Intersect gem
Use the Intersect Gem to return only the rows that appear in all input tables. This is useful for identifying overlapping data, such as customers who are active on multiple platforms, or transactions that appear across different systems or logs.
The Intersect gem has a corresponding interactive gem example.
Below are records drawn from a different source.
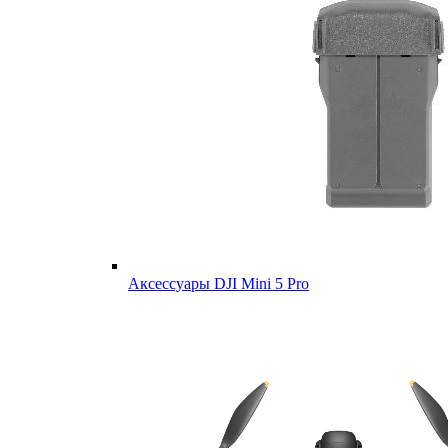
Аксессуары DJI Mini 5 Pro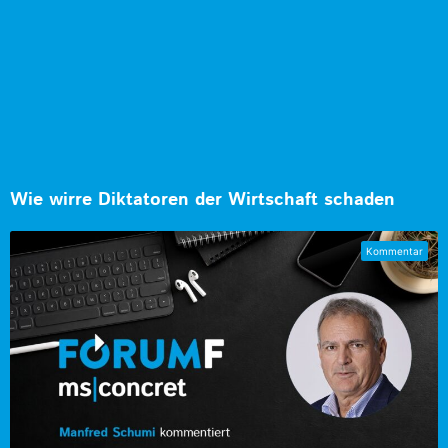
Wie wirre Diktatoren der Wirtschaft schaden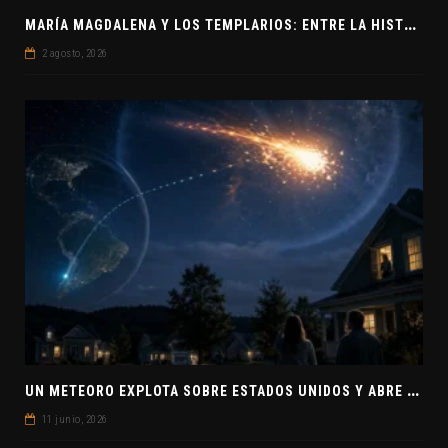
M
ARÍA MAGDALENA Y LOS TEMPLARIOS: ENTRE LA HISTORIA Y EL MISTERIO
2 agosto, 2026
U
N METEORO EXPLOTA SOBRE ESTADOS UNIDOS Y ABRE LA PISTA DE POLAR-IM, UN POSIBLE VISITANTE INTERESTELAR
11 junio, 2026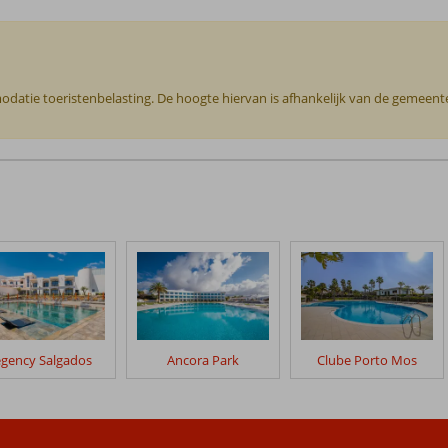
odatie toeristenbelasting. De hoogte hiervan is afhankelijk van de gemeente o
gency Salgados
Ancora Park
Clube Porto Mos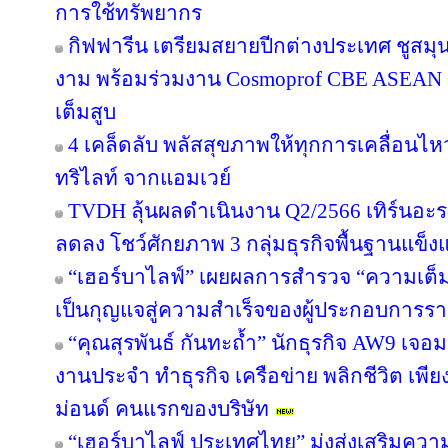
การใช้ทรัพยากร
กิฟฟารีน เตรียมสยายปีกต่างประเทศ ชูสม
งาม พร้อมร่วมงาน Cosmoprof CBE ASEAN 
เต็มสูบ
4 เคล็ดลับ พลัสสุขภาพให้ทุกการเคลื่อนไห
ทริไลท์ จากแอมเวย์
TVDH ลุ้นผลดำเนินงาน Q2/2566 เทิร์นอ
ลดลง โชว์ศักยภาพ 3 กลุ่มธุรกิจพื้นฐานแข็งแ
“เฮอร์บาไลฟ์” เผยผลการสำรวจ “ความเต็มใ
เป็นกุญแจสู่ความสำเร็จของผู้ประกอบการรา
“คุณสุรพันธ์ กันทะถ้ำ” นักธุรกิจ AW9 เจอมร
งานประจำ ทำธุรกิจ เครือข่าย พลิกชีวิต เพี
ม่อนด์ คนแรกของบริษัท
“เฮอร์บาไลฟ์ ประเทศไทย” มุ่งส่งเสริมควา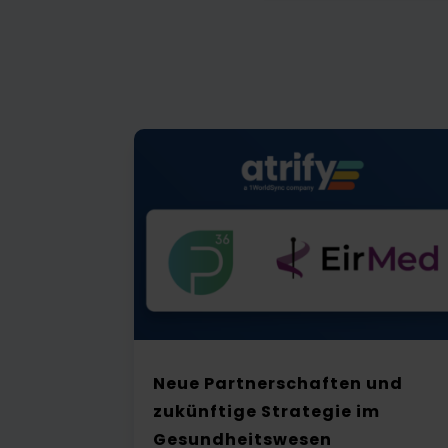
Neue Partnerschaften und
zukünftige Strategie im
Gesundheitswesen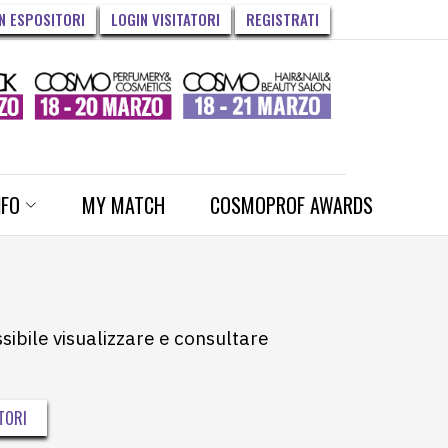
N ESPOSITORI
LOGIN VISITATORI
REGISTRATI
NFO
MY MATCH
COSMOPROF AWARDS
ssibile visualizzare e consultare
TORI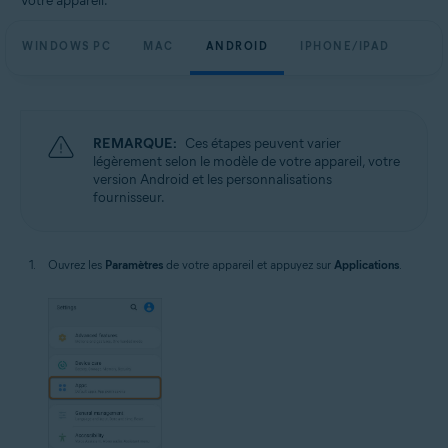
Votre appareil:
WINDOWS PC
MAC
ANDROID
IPHONE/IPAD
REMARQUE:
Ces étapes peuvent varier
légèrement selon le modèle de votre appareil, votre
version Android et les personnalisations
fournisseur.
Ouvrez les
Paramètres
de votre appareil et appuyez sur
Applications
.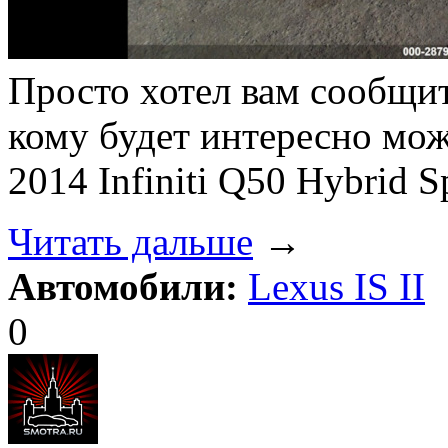
Просто хотел вам сообщи
кому будет интересно може
2014 Infiniti Q50 Hybrid
Читать дальше
→
Автомобили:
Lexus IS II
0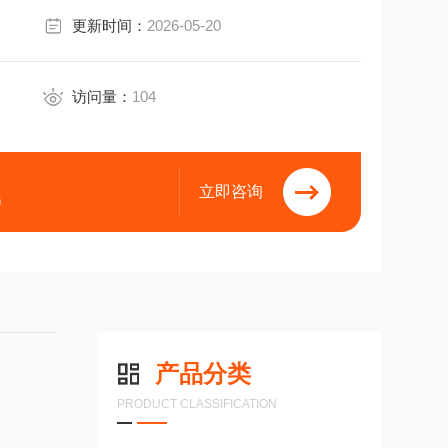
更新时间：
2026-05-20
访问量：
104
立即咨询
9
产品分类
PRODUCT CLASSIFICATION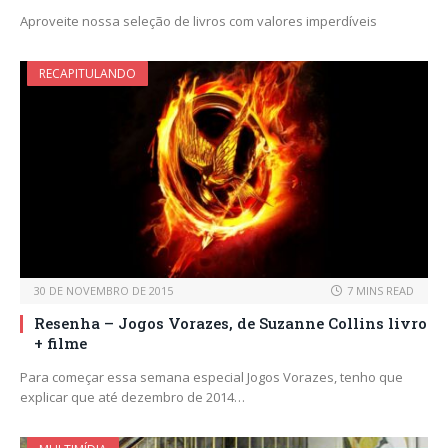
Aproveite nossa seleção de livros com valores imperdíveis
RECAPITULANDO
30 DE NOVEMBRO DE 2015
7 MINS READ
Resenha – Jogos Vorazes, de Suzanne Collins livro
+ filme
Para começar essa semana especial Jogos Vorazes, tenho que
explicar que até dezembro de 2014…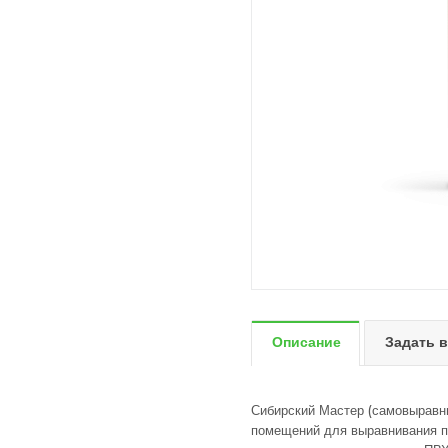
Описание
Задать 
Сибирский Мастер (самовыравн
помещений для выравнивания по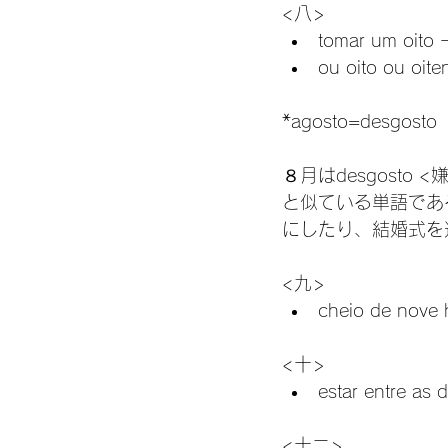
<八>
tomar um o
ou oito ou o
*agosto=desgosto

８月はdesgosto
と似ている単語であ
にしたり、結婚式を
<九>
cheio de 
<十>
estar entr
<十二>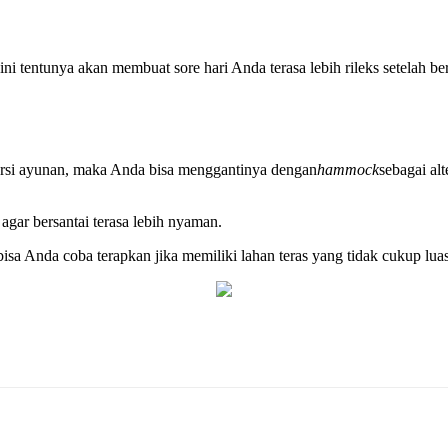
l ini tentunya akan membuat sore hari Anda terasa lebih rileks setelah 
ursi ayunan, maka Anda bisa menggantinya dengan
hammock
sebagai al
agar bersantai terasa lebih nyaman.
isa Anda coba terapkan jika memiliki lahan teras yang tidak cukup l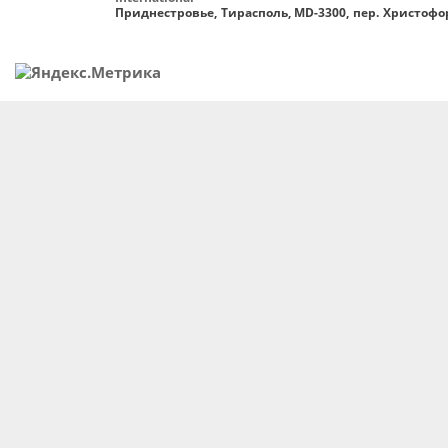
Приднестровье, Тирасполь, MD-3300, пер. Христофор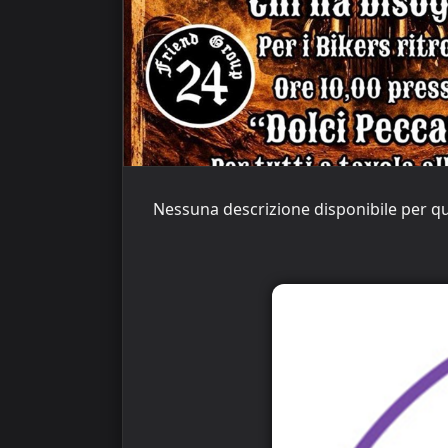
Nessuna descrizione disponibile per q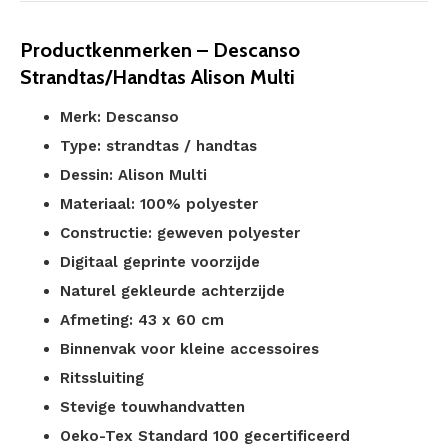
Productkenmerken – Descanso
Strandtas/Handtas Alison Multi
Merk: Descanso
Type: strandtas / handtas
Dessin: Alison Multi
Materiaal: 100% polyester
Constructie: geweven polyester
Digitaal geprinte voorzijde
Naturel gekleurde achterzijde
Afmeting: 43 x 60 cm
Binnenvak voor kleine accessoires
Ritssluiting
Stevige touwhandvatten
Oeko-Tex Standard 100 gecertificeerd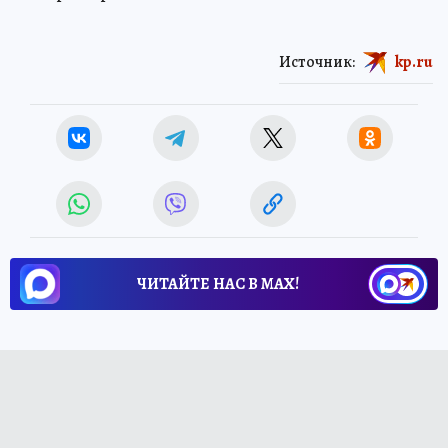
Источник:
kp.ru
ЧИТАЙТЕ НАС В МАХ!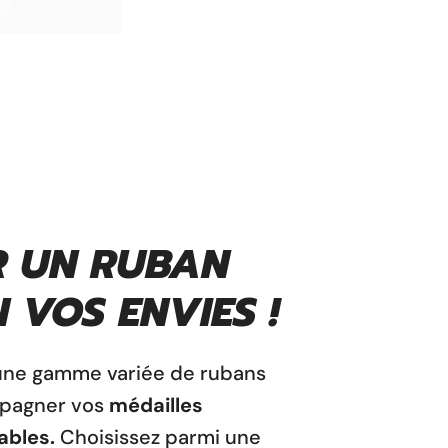
R UN RUBAN
 VOS ENVIES !
une gamme variée de rubans
pagner vos
médailles
ables.
Choisissez parmi une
See Interactive gem examples to learn how to run sample pipelines for this and other gems.
Input and Output
| Port | Description |
|---|---|
| in0 | The first input table to compare. |
| in1 | The second input table to compare. |
| inN | Optional: Additional tables to compare. |
| out | A single table containing only rows that appear in all input tables. |
To add additional input ports, click + next to Ports.
All input tables must have identical schemas (matching column names and data types).
Parameters
| Parameter | Description |
|---|---|
| Operation Type | Shows that the set operation type is Intersect |
| Preserve duplicate rows | Checkbox to keep duplicates in the output table |
Example
Let’s say you’re working with two tables: Table A and Table B.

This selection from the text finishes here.